I envy the architects and engineers who are asked to produce renderings of what the future could look like, especially when they are allowed the freedom to present their vision with few limitations. Especially when they go big.

Often these drawings of new landscapes and grand structures are altogether improbable. The Kalispell Core Area Revitalization plan is a good example of that. CTA Architects Engineers depicted a downtown adorned with more trees and wider sidewalks in a bustling city that mixes retail, residential and entertainment. It’s ambitious and perhaps infeasible. But the alternative, setting a goal that is at once attainable and uninspired, is worse.

In a recent interview with Wired magazine, Larry Page, the CEO and cofounder of Google, spoke about why he aims for 1,000 percent improvement in his products when most companies are satisfied with 10 percent. To him, setting modest goals stunts growth.

“It’s natural for people to want to work on things that they know aren’t going to fail,” Page said. “But incremental improvement is guaranteed to be obsolete over time.”

His advice is to shoot for the moon. And that’s what Kalispell city officials should do as they study how to improve the heart of its city. Follow CTA Architects’ lead and consider transformative ideas rather than come up with excuses for why the project will fail.

The same goes for expanding higher education opportunities in the area. Flathead Valley Community College announced that it is exploring the possibility of expanding its four-year degree offerings. Right now is the opportunity for the school to take its own moon shot. Instead of simply offering a few new programs as a satellite school, make it a destination for in- and out-of-state students. Build more on-campus housing, expand the sports programs and resemble a university.

The chances of all this happening are slight. But FVCC President Jane Karas, who is widely respected and has overseen unprecedented growth, has the clout to make the case for Kalispell as a college town. And I hope she does.

What’s encouraging is that across the valley as the economy has modestly improved, local politicians and community leaders are no longer simply trying to minimize the fallout from the recession. Imagine these proposals being discussed just five years ago.

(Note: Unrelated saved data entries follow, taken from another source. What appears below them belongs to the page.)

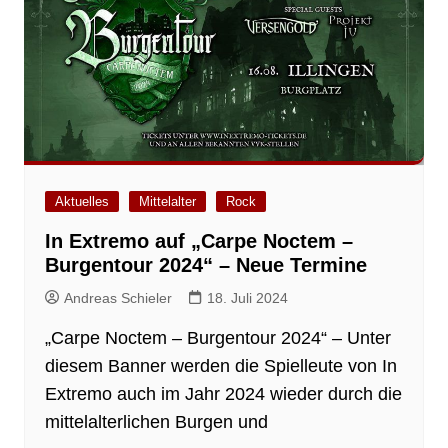
Aktuelles
Mittelalter
Rock
In Extremo auf „Carpe Noctem –
Burgentour 2024“ – Neue Termine
Andreas Schieler
18. Juli 2024
„Carpe Noctem – Burgentour 2024“ – Unter
diesem Banner werden die Spielleute von In
Extremo auch im Jahr 2024 wieder durch die
mittelalterlichen Burgen und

Now Columbia Falls, with manufacturing firms that have sprung up along the U.S. Highway 2 corridor, should envision itself as a city that attracts young innovators. Kalispell, which along with its core revitalization proposal is looking to build a rail-served industrial park to attract new businesses, should rethink what’s possible.

The worst that can happen is these best-laid plans fail spectacularly and nothing changes. But I commend those who think they should, who think our county’s 9 percent unemployment is far too high and who recognize the economy does not improve by simply hoping. Whether it’s a four-year school or a completely reimagined city, there is merit to what some may consider far-fetched ideas.

I’m old enough to remember when Google was simply a search engine company and, as Page told Wired, even that idea was panned by critics who contended, “You guys are gonna fail, there’s already five search companies.” They didn’t, but that’s not to say they never have. Google+, the social media platform, has struggled to compete with Facebook. Nonetheless, the company’s ideas have only grown in scale.

Now Page is working on wearable computer systems, driverless cars and even artificial brains. Google goes so big and sets its goals so high that many of its ideas, until very recently, would be considered crazy. But that’s the point.

“If you’re not doing some things that are crazy,” Page told Wired, “then you’re doing the wrong things.”